EXERCISE BRIEF →
Using the data below, reproduce exactly the lines from the line with "Gina Galway" to the line with "The company’s safety management system was", both included; pictures must be dropped.
-- INFORMATION GIVEN follows --
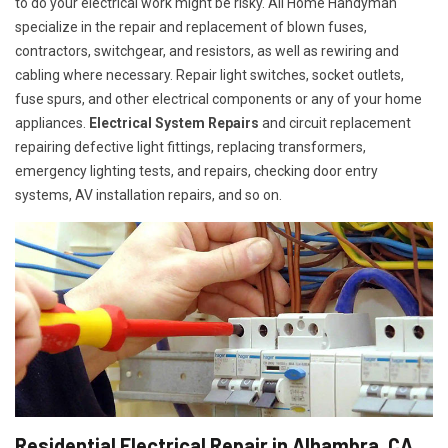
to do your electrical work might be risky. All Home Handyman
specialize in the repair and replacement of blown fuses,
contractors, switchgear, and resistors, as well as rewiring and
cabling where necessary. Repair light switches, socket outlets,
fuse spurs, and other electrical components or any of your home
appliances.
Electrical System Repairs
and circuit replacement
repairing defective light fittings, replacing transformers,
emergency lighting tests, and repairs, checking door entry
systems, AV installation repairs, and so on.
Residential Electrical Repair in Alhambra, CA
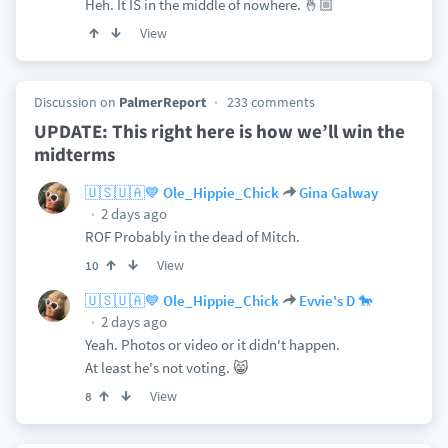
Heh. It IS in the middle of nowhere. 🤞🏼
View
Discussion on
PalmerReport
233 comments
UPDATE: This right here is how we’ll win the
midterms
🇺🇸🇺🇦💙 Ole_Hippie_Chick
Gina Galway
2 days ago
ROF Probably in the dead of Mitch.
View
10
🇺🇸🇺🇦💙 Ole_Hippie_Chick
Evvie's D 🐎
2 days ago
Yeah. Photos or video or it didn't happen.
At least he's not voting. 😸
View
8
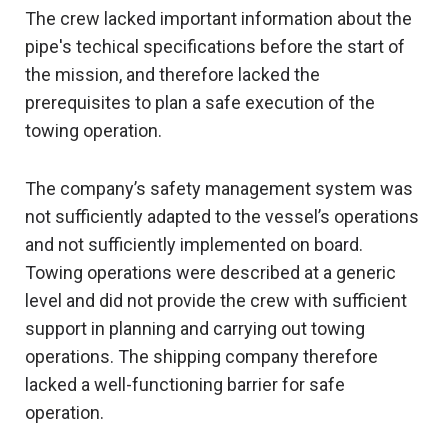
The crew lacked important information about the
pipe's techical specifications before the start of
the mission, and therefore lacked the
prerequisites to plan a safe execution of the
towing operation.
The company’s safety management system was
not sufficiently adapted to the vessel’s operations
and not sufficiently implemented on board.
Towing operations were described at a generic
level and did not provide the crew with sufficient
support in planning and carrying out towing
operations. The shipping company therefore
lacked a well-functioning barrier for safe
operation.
-- INFORMATION GIVEN concluded --
SOLUTION →
Gina Galway
2 days ago
ROF Probably in the dead of Mitch.
View
10
🇺🇸🇺🇦💙 Ole_Hippie_Chick
Evvie's D 🐎
2 days ago
Yeah. Photos or video or it didn't happen.
At least he's not voting. 😸
View
8
The crew lacked important information about the
pipe's techical specifications before the start of
the mission, and therefore lacked the
prerequisites to plan a safe execution of the
towing operation.
The company’s safety management system was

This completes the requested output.